The applicant mother (M) sought an order allowing her to relocate her two children (C) to Australia.
M was Australian, while the respondent father (F) was British. They married in Australia and lived there until 2010, when they came to the United Kingdom. M became unhappy and the marriage began to break down. In May 2011, F told M that he wanted a divorce. Three days later, M took C, who were then aged three and two, and flew with them back to Australia. Proceedings under the Hague Convention on the Civil Aspects of International Child Abduction 1980 were issued, and in August 2012 C returned to the UK with F. The parties had agreed that, whatever decision the court reached as to which country C should reside in, they would both reside in that country and look after C under a shared-care arrangement. An expert had commented that F would be entitled to return to reside and work in Australia. As to M’s immigration position here, it appeared that an application for leave to enter or remain would take between 40 and 48 weeks to be resolved; she stated that, if she had to stay in the UK, she would be prevented from working and have to live at subsistence level, without family and friends.
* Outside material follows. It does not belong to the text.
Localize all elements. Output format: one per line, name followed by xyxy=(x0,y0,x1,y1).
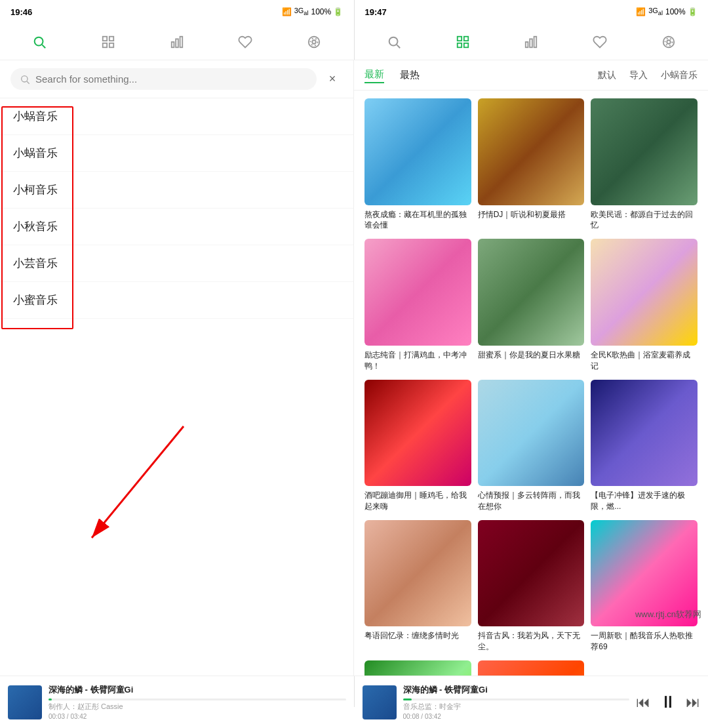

(1) In Kacem v Bashir  NZSC 112,  N.Z.L.R. 1, the Supreme Court of New Zealand had made some highly acute observations demonstrating the fallacy of the suggestion that there was some kind of presumption in favour of an application to relocate. There was no presumption in favour of the mother in a case like this; the court’s determination would involve a factual evaluation and a value judgment, Kacem considered (see paras 14-18 of judgment). (2) The instant decision should be based from first to last on the interests of C; the court had to shut out its strong feelings of sympathy for F in relation to what had been M’s high-handed, selfish and autocratic conduct, just as it should eschew any temptation to punish her for that conduct. C were not at risk of harm on either choice of country, and their physical, emotional and educational needs would be much the same in both countries. This was a knife-edge decision. The decisive factor was the impact the court’s decision would have on M and F. An adverse decision would bear far more heavily on M than it would on F. F was highly competent and self-sufficient; there would be no obstacles to his obtaining employment in Australia and to his finding a home suitable to share the care of the children in. M, on the other hand, was a fragile character. Her account of the misery she had suffered when residing in the UK had not been challenged. Even apart from the financial pressures she would endure here, she was less well equipped to face the relevant challenges were C to stay here than F would be were C to return to Australia. This was a case where F was the victim of his own virtues. An order would be made that, once in Australia, C would spend equal amounts of time with M and F (paras 47-48, 50-54).